Without the images, output each record below as it stands.

(Beginning of ENTRIES PROVIDED)

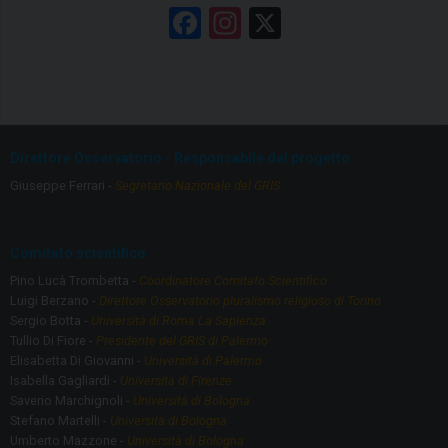
F
In
X
a
st
ce
a
b
gr
o
a
Direttore Osservatorio - Responsabile del progetto
o
m
Giuseppe Ferrari -
Segretario Nazionale del GRIS
k
Comitato scientifico
Pino Lucà Trombetta -
Coordinatore Comitato Scientifico
Luigi Berzano -
Direttore Osservatorio pluralismo religioso di Torino
Sergio Botta -
Università di Roma La Sapienza
Tullio Di Fiore -
Presidente del GRIS di Palermo
Elisabetta Di Giovanni -
Università di Palermo
Isabella Gagliardi -
Università di Firenze
Saverio Marchignoli -
Università di Bologna
Stefano Martelli -
Università di Bologna
Umberto Mazzone -
Università di Bologna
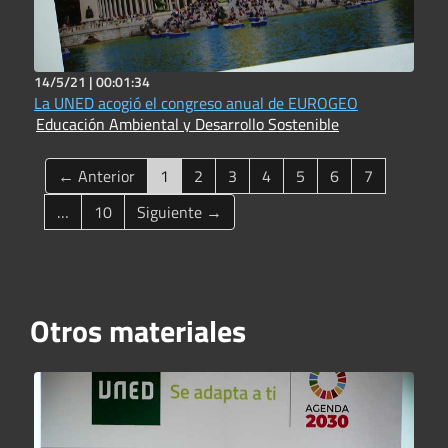
14/5/21 |
00:01:34
La UNED acogió el congreso anual de EUROGEO
Educación Ambiental y Desarrollo Sostenible
(current)
← Anterior
1
2
3
4
5
6
7
…
10
Siguiente →
Otros materiales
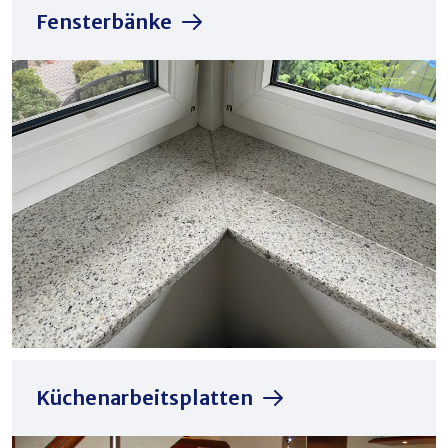
Fensterbänke
Küchenarbeitsplatten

(End of ENTRIES PROVIDED)

(FINISHED EXERCISE):
F
In
X
a
st
ce
a
b
gr
o
a
Direttore Osservatorio - Responsabile del progetto
o
m
Giuseppe Ferrari -
Segretario Nazionale del GRIS
k
Comitato scientifico
Pino Lucà Trombetta -
Coordinatore Comitato Scientifico
Luigi Berzano -
Direttore Osservatorio pluralismo religioso di Torino
Sergio Botta -
Università di Roma La Sapienza
Tullio Di Fiore -
Presidente del GRIS di Palermo
Elisabetta Di Giovanni -
Università di Palermo
Isabella Gagliardi -
Università di Firenze
Saverio Marchignoli -
Università di Bologna
Stefano Martelli -
Università di Bologna
Umberto Mazzone -
Università di Bologna
14/5/21 |
00:01:34
La UNED acogió el congreso anual de EUROGEO
Educación Ambiental y Desarrollo Sostenible
(current)
← Anterior
1
2
3
4
5
6
7
…
10
Siguiente →
Otros materiales
Fensterbänke
Küchenarbeitsplatten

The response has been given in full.